How far apart are the stop signs?

1. Jan 27, 2014

Abdul.119

1. The problem statement, all variables and given/known data
A car starts from rest at a stop sign. It accelerates at 3.7m/s^2 for 7.3s , coasts for 1.6s , and then slows down at a rate of 3.3m/s^2 for the next stop sign.
How far apart are the stop signs?

2. Relevant equations
d = vt +1/2 a*t^2
Vf = Vi + a*t
Vf^2 = Vi^2 + 2a*s

3. The attempt at a solution
I believe I should calculate the distance over the first 7.3 seconds, which would be 1/2*3.7*(7.3^2) = 98.6 m.. ok when it coasts for 1.6s, I think we must assume there is no friction? so the velocity from there is Vf^2 = 0 + 2*3.7*98.6, Vf = 27m/s, traveling at that speed for 1.6s would travel 43.216 meters.. now I'm not sure how to find the distance traveled in the last part, but I know it took the car 27/3.3 = 8.1 seconds to decelerate from 27 m/s to 0 m/s .. how do I find that last distance? I tried the first equation which gave me 110.5 meters.. is that correct? and the total distance from the two stop signs would be 252 m? (I don't want to put a wrong answer because it gets penalty)
Thanks

2. Jan 27, 2014

collinsmark

Hello Abdul.119,

Welcome to Physics Forums!

So far so good.

I think that is a valid assumption. The problem didn't mentioned anything about friction, so I would just ignore friction.

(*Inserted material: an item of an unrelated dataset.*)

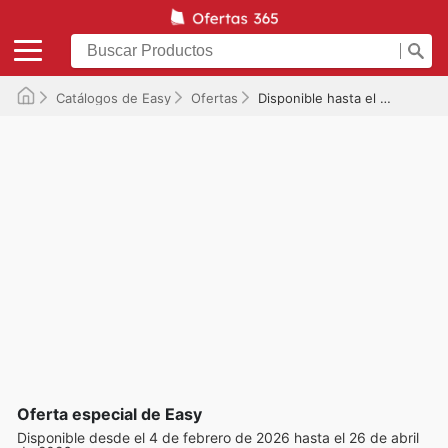
Catálogos de Easy
Ofertas
Disponible hasta el 26/04/2026
Oferta especial de Easy
Disponible desde el 4 de febrero de 2026 hasta el 26 de abril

[STRIKE]You'll have to rethink that.

During that stretch, the car is coasting (with no friction). That means the final velocity (for this stretch) is equal to the initial velocity (again though, just for this stretch). What does that tell you about the car's acceleration (for this stretch)?[/STRIKE]

Edit: Oh, I see what you did. You're calculating the final velocity after the first stretch (which is also the final velocity after the second stretch). I would have used the v = at formula, which gives you the same answer. But your approach also works.

Think about the conditions in the final stretch. The car is slowing down instead of speeding up, but it does have a nonzero, uniform acceleration. The car's initial velocity in the final stretch is not zero. The car's final velocity is zero. You don't know how long it takes the car on the final stretch, but you don't care either. Can you find a kinematics equation that goes with this?

Edit: Finding the time it takes to complete the final stretch, and then plugging that into the first equation which you used is another way to get the distance of the final stretch. But my point above is that there is a kinematics formula that will allow you to do this all in one step.

Last edited: Jan 27, 2014
3. Jan 27, 2014

Staff: Mentor

Friction is not relevant, only accelerations are interesting here.
That part is still fine. It is a complicated way to calculate the velocity, but it is possible.

Yes it is correct.

I'm not sure how sensitive the system is in terms of rounding errors. In doubt, use more digits in the intermediate steps.

4. Jan 27, 2014

collinsmark

Correct. I've modified my reply above to reflect that. (And I've reminded myself again to finish coffee before posting.)

Abdul.119,
As you've discovered in this case, you'll often find that there is more than one way to solve such physics problems. You can often save yourself some effort though by using a kinematics formula that best matches the situation at hand. In general, examine the problem to find which variables you know, which variables you don't know but would like to, and which variables you don't care about. Then choose the kinematics formula that doesn't contain variables that you don't care about, but allows you to solve for those which you need. (And of course, make sure that formula is applicable to the situation, such as constant velocity, uniform acceleration restrictions, etc.) There's nothing inherently wrong with using different, multiple formulas, and solving for the intermediate variables, but choosing the right formula at the beginning will save you time when taking exams.